● Supplied information:
:::
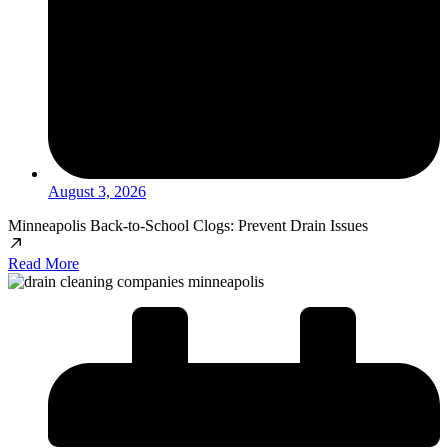
August 3, 2026
Minneapolis Back-to-School Clogs: Prevent Drain Issues
Read More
:::
● Exercise brief:
Please reproduce the line containing "Minneapolis Back-to-School Clogs: Prevent" and each line after it to the end of the listing, exactly, with nothing added or left out.

● Exercise answer:
Minneapolis Back-to-School Clogs: Prevent Drain Issues
Read More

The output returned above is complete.